OK, so kerchunk is happy to fill in the _FillValue attribute. I anticipate that in any tool that is not xarray, or with cf decoding off, this will simply be ignored. I'll make that change, we can rerun the fail case and see if all is good. Next week... :)

rsignell-usgs commented 2 years ago

@martindurant , I believe what we want is to make the Kerchunk .zarray fill_value match the _FillValue attribute for each variable.

martindurant commented 2 years ago

Can anyone suggest a simple test case for #181 ?

kthyng commented 11 months ago

This may or may not be directly related to this issue but it was what I found when I googled my problem so I'll add a comment here.

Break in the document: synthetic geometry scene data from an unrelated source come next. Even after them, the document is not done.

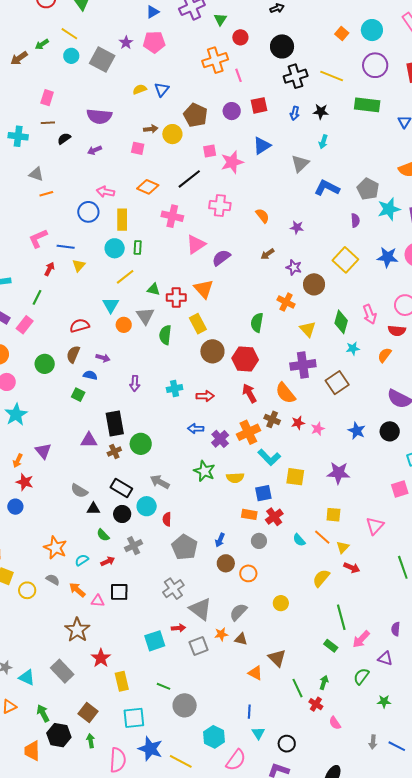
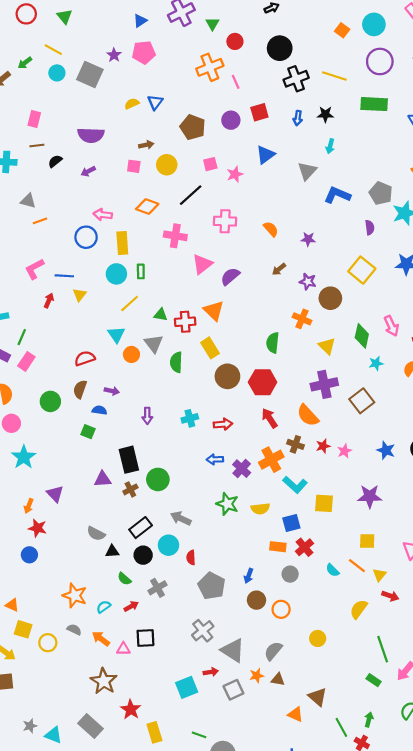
yellow circle: (172, 134) -> (167, 165), moved
pink star: (232, 162) -> (235, 174), size x0.7
green line: (37, 297) -> (22, 337), moved
black rectangle: (121, 488) -> (141, 528), turned -65

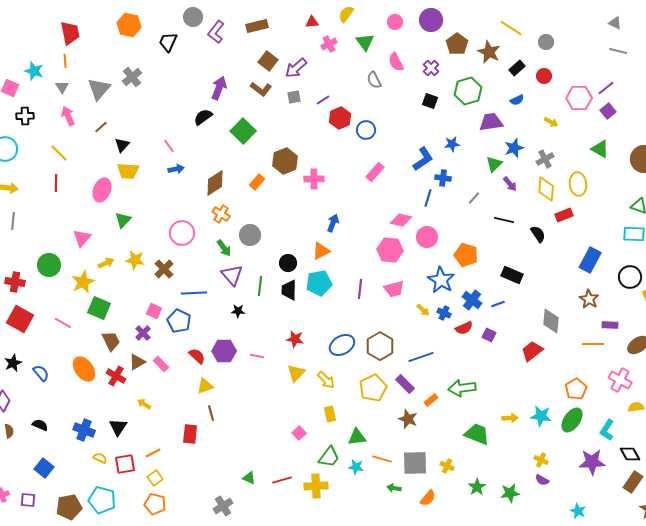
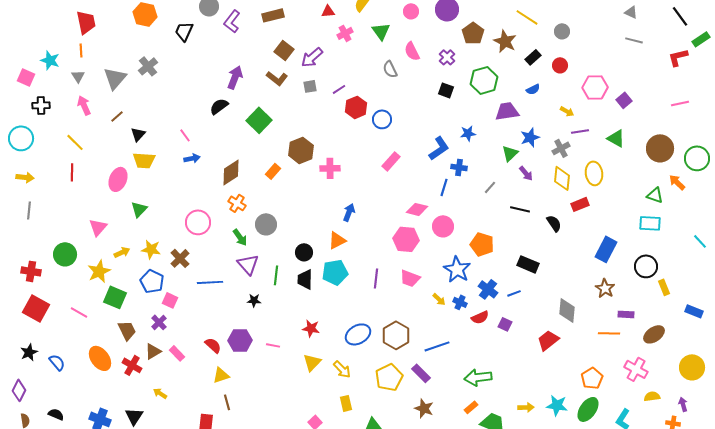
purple line: (606, 88) -> (580, 131), moved, turned 30
pink trapezoid: (394, 289) -> (410, 278), turned 35
blue pentagon: (179, 321) -> (152, 281), moved
orange rectangle: (431, 400) -> (471, 407), moved

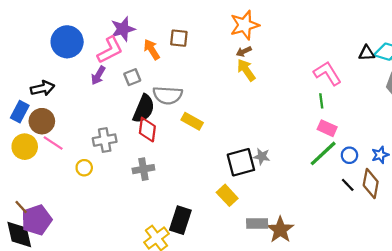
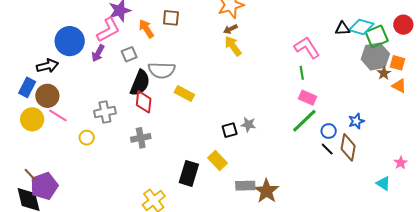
blue circle: (67, 42) -> (70, 41), moved
blue circle: (349, 155) -> (329, 131), moved
black square: (241, 162) -> (230, 130), size x0.6
black rectangle: (180, 220) -> (189, 173), moved

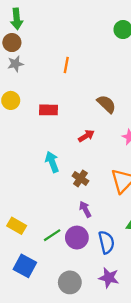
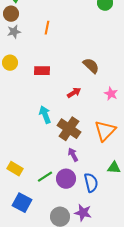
orange line: (66, 65) -> (47, 28), moved
brown cross: (80, 178) -> (69, 129), size x1.6
purple star: (109, 278) -> (83, 213), moved

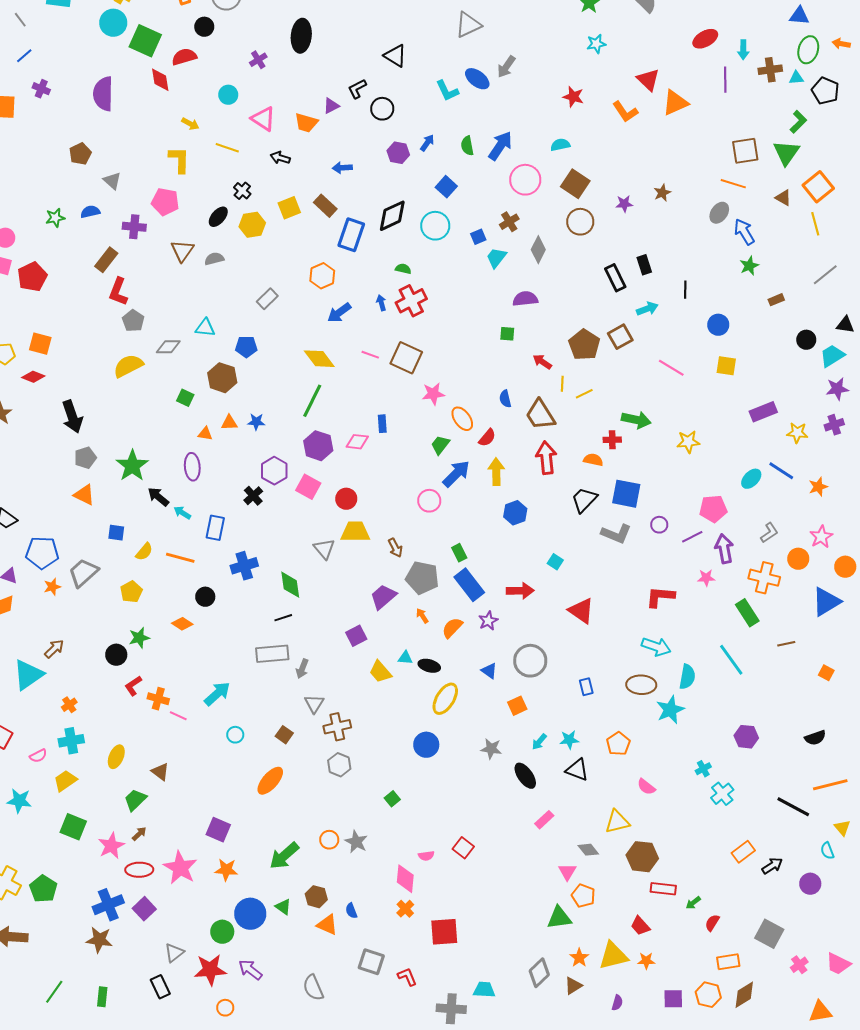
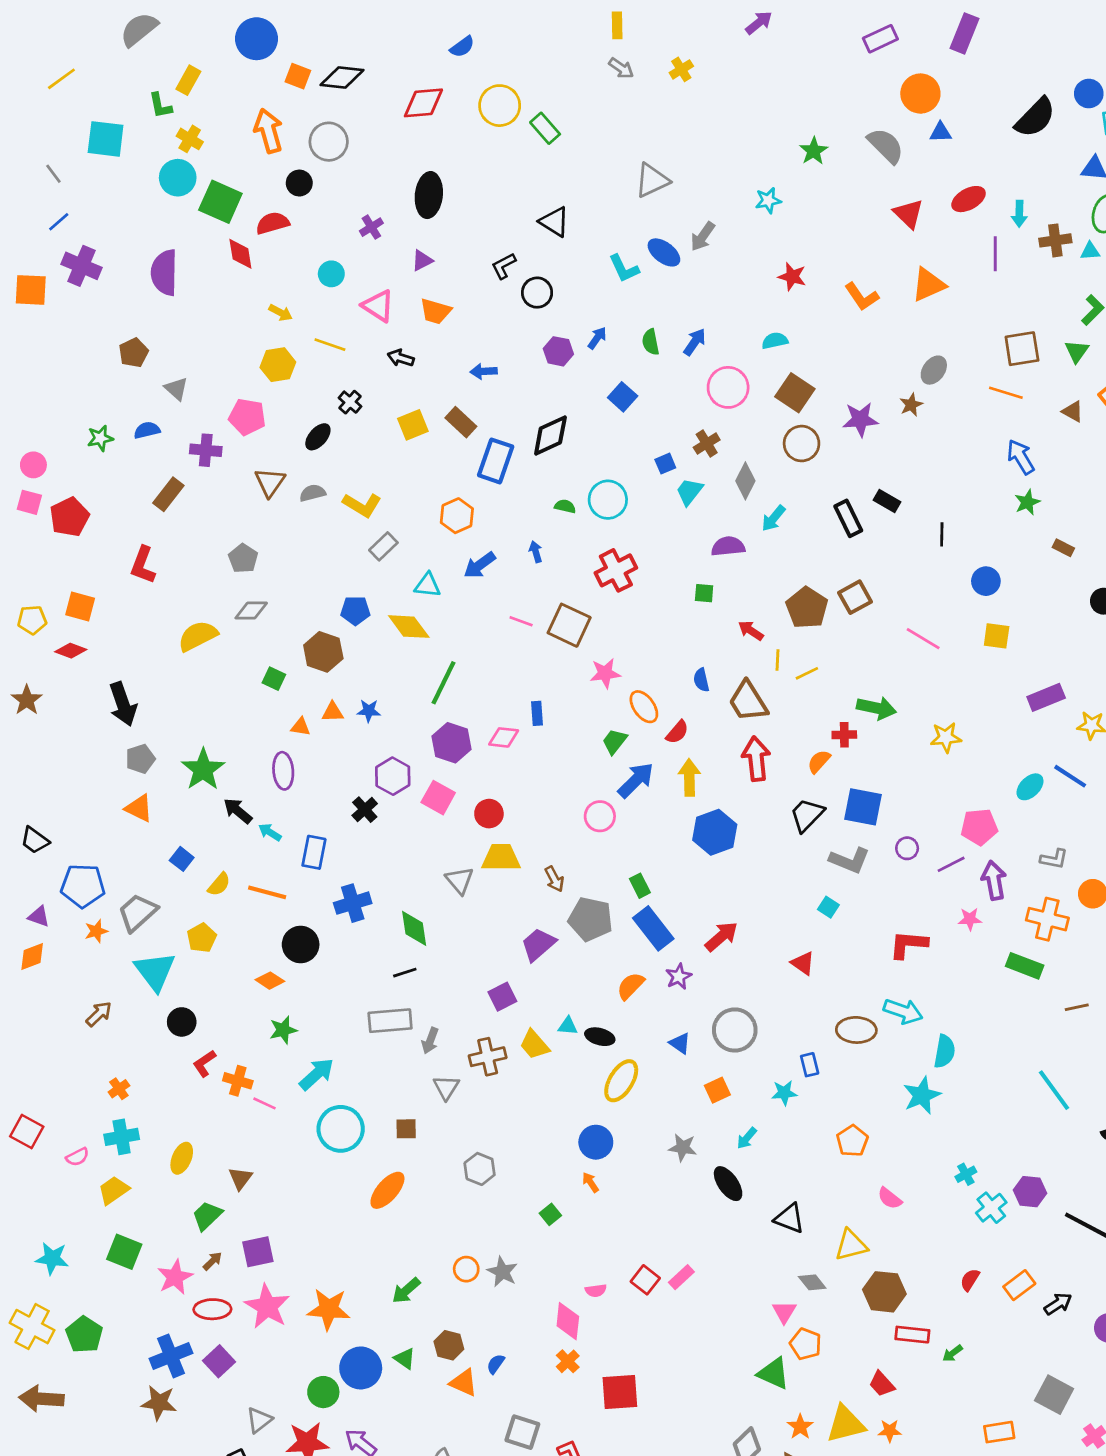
cyan star: (596, 44) -> (768, 200), moved
red triangle: (648, 80) -> (908, 214), moved
purple cross: (41, 89) -> (81, 266), size x1.6
purple triangle: (331, 106) -> (422, 261), moved
blue arrow: (500, 146) -> (695, 342), size x0.7
green triangle: (786, 153) -> (1077, 351), size x0.7
yellow L-shape: (179, 160) -> (362, 505), moved, turned 120
purple star: (624, 204) -> (860, 419), size x1.5
gray ellipse: (719, 213) -> (934, 370), moved
yellow hexagon: (252, 225) -> (278, 365), moved
cyan circle: (435, 226) -> (608, 500), moved
black rectangle: (644, 265) -> (887, 501), turned -42
red L-shape: (118, 292) -> (143, 565), moved
brown rectangle: (776, 300) -> (1063, 548), turned 49
red cross: (411, 301) -> (616, 570), moved
cyan arrow: (647, 309) -> (773, 518), moved, turned 150
gray pentagon: (133, 321) -> (243, 558), moved
cyan triangle: (205, 328) -> (427, 585), moved
yellow diamond: (319, 359) -> (409, 627), moved
orange semicircle: (593, 460) -> (819, 761), turned -60
blue hexagon: (515, 513) -> (715, 832), size x1.4
blue square: (116, 533) -> (182, 859), turned 30
gray L-shape: (769, 533) -> (1054, 859), turned 45
cyan square: (555, 562) -> (828, 907), moved
red arrow: (520, 591) -> (721, 936), turned -40
black circle: (205, 597) -> (301, 944), size x1.4
red triangle: (581, 611) -> (803, 963), size x0.7
green rectangle: (747, 613) -> (1025, 966), turned -36
orange arrow: (422, 616) -> (590, 1182), moved
green star: (139, 638) -> (283, 1030), moved
cyan line: (731, 660) -> (1054, 1090), moved
cyan triangle: (28, 675) -> (155, 971), moved, turned -32
brown ellipse: (641, 685) -> (856, 1030), moved
brown cross: (337, 727) -> (488, 1057), moved
cyan circle: (235, 735) -> (341, 1129), size x2.0
brown square: (284, 735) -> (406, 1129), turned -36
purple hexagon: (746, 737) -> (1030, 1192), moved
cyan star: (569, 740) -> (784, 1093), moved
black triangle: (577, 770) -> (790, 1218), moved
brown triangle: (160, 772) -> (240, 1178), turned 30
cyan star: (19, 801) -> (52, 1258), moved
pink rectangle: (544, 820) -> (681, 1277), moved
purple square: (218, 830) -> (258, 1252), moved, turned -35
green arrow: (284, 856) -> (406, 1290), size x0.7
orange star: (226, 870) -> (329, 1309), size x1.4
blue semicircle: (351, 911) -> (496, 1364), turned 56
green triangle: (559, 918) -> (773, 1373), turned 32
red semicircle: (712, 923) -> (970, 1280), moved

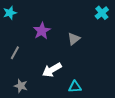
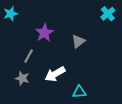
gray line: (15, 53) -> (29, 56), moved
gray star: (21, 86) -> (22, 78), moved

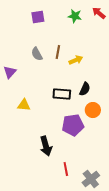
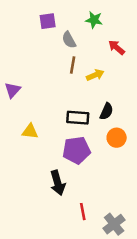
red arrow: (99, 13) -> (117, 47), moved
gray semicircle: (37, 54) -> (69, 40), moved
purple pentagon: (73, 125) -> (76, 150), moved

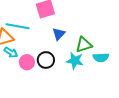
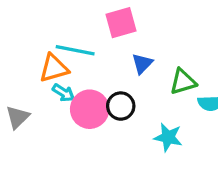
cyan star: (75, 61) -> (168, 137), moved
pink circle: (27, 62) -> (90, 109), size x1.5

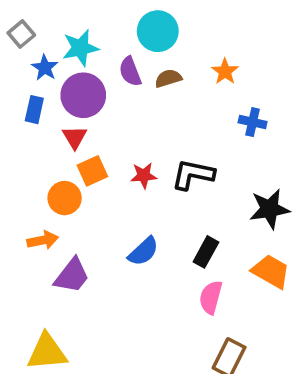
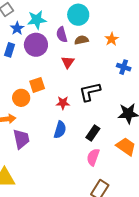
red triangle: (75, 137) -> (68, 62), moved
black L-shape: (193, 174) -> (90, 92), turned -30
red star: (144, 176) -> (63, 103), moved
blue semicircle: (143, 251) -> (60, 130), turned -36
purple trapezoid: (72, 276) -> (21, 139), turned -55

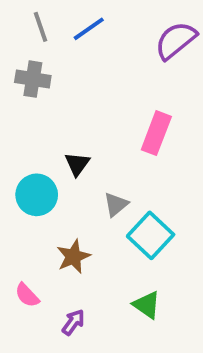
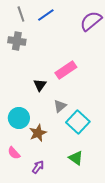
pink rectangle: (156, 133) -> (66, 70), moved, turned 35
cyan circle: (37, 195) -> (19, 118), moved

I found that if a scalar value being kerchunked from a file is 0.0 and the fill value is 0.0, it comes into the dataset as nan. As in:

out["hc/.zarray"]

returns

'{"chunks":[],"compressor":null,"dtype":"<f8","fill_value":0.0,"filters":null,"order":"C","shape":[],"zarr_format":2}'

and also I know from the original model output that the value of hc is 0.0. It has to be exactly this combination from what I can tell — other scalar values with fill_value of 0.0 weren't changed when examined in the resulting dataset. I was able to fix this by postprocessing my kerchunking while running MultiZarrToZarr like so:

fs2 = fsspec.filesystem('')  # local file system to save final jsons to

fname_overall_kerchunk = "kerchunk.json"
json_list = fs2.glob(f"{output_dir_single_files}/1999_000?.json") # combine single json files

def fix_fill_values(out):
    """Fix problem when fill_value and scara both equal 0.0.

    If the fill value and the scalar value are both 0, nan is filled instead. This fixes that.
    """

    for k in list(out):
        if isinstance(out[k], str) and '"fill_value":0.0' in out[k]:
            out[k] = out[k].replace('"fill_value":0.0', '"fill_value":"NaN"')
    return out

def postprocess(out):
    out = fix_fill_values(out)
    return out

mzz = MultiZarrToZarr(
    json_list,
    concat_dims=["ocean_time"],
    identical_dims= ['lat_rho', 'lon_rho', "lon_psi", "lat_psi",
                    "lat_u", "lon_u", "lat_v", "lon_v", 
                    "Akk_bak","Akp_bak","Akt_bak","Akv_bak","Cs_r","Cs_w",
                    "FSobc_in","FSobc_out","Falpha","Fbeta","Fgamma","Lm2CLM",
                    "Lm3CLM", "LnudgeM2CLM", "LnudgeM3CLM", "LnudgeTCLM",
                    "LsshCLM", "LtracerCLM", "LtracerSrc", "LuvSrc",
                    "LwSrc", "M2nudg", "M2obc_in", "M2obc_out", "M3nudg",
                    "M3obc_in", "M3obc_out", "Tcline", "Tnudg","Tobc_in", "Tobc_out",
                    "Vstretching", "Vtransform", "Znudg", "Zob", "Zos", "angle",
                    "dstart", "dt", "dtfast", "el", "f", "gamma2", "grid", "h",
                    "hc", "mask_psi", "mask_rho", "mask_u", "mask_v", "nHIS", "nRST",
                    "nSTA", "ndefHIS",  "ndtfast", "ntimes", "pm", "pn", "rdrg", 
                    "rdrg2", "rho0", "spherical", "theta_b", "theta_s", "xl",
                    ],
    coo_map = {"ocean_time": "cf:ocean_time",
               },
    postprocess=postprocess,
)

This could also be fixed in preprocessing but it seemed like it would be faster to do postprocessing one time per variable.

cc @martindurant this is the issue I mentioned earlier today.

martindurant commented 11 months ago

That pre/post processing function could be included a an example in kerchunk itself alongside the current drop() one. I'm not sure if there's a way we should be doing this at the scan stage given the discussion above about fill_value and _FillValue. A legitimate "0 means NaN" seems unlikely even for ints, where I would expect maybe -1, 9999, max_int for this purpose.

This was netCDF/HDF data? I wonder if there's a flag to say "no missing values" for a whole array.

kthyng commented 11 months ago

netCDF yes.

martindurant commented 11 months ago

You could put a breakpoint() in SinhleHdf5ToZarr._translator() to see if there's anything about the particular h5obj that says it has absolutely no missing values (cc @ajelenak )

ajelenak commented 11 months ago

Yes, debugging can help. Alternatively, the output of this command: h5dump -d /path/to/ncvar -p -A the_file.nc should provide all the relevant storage information.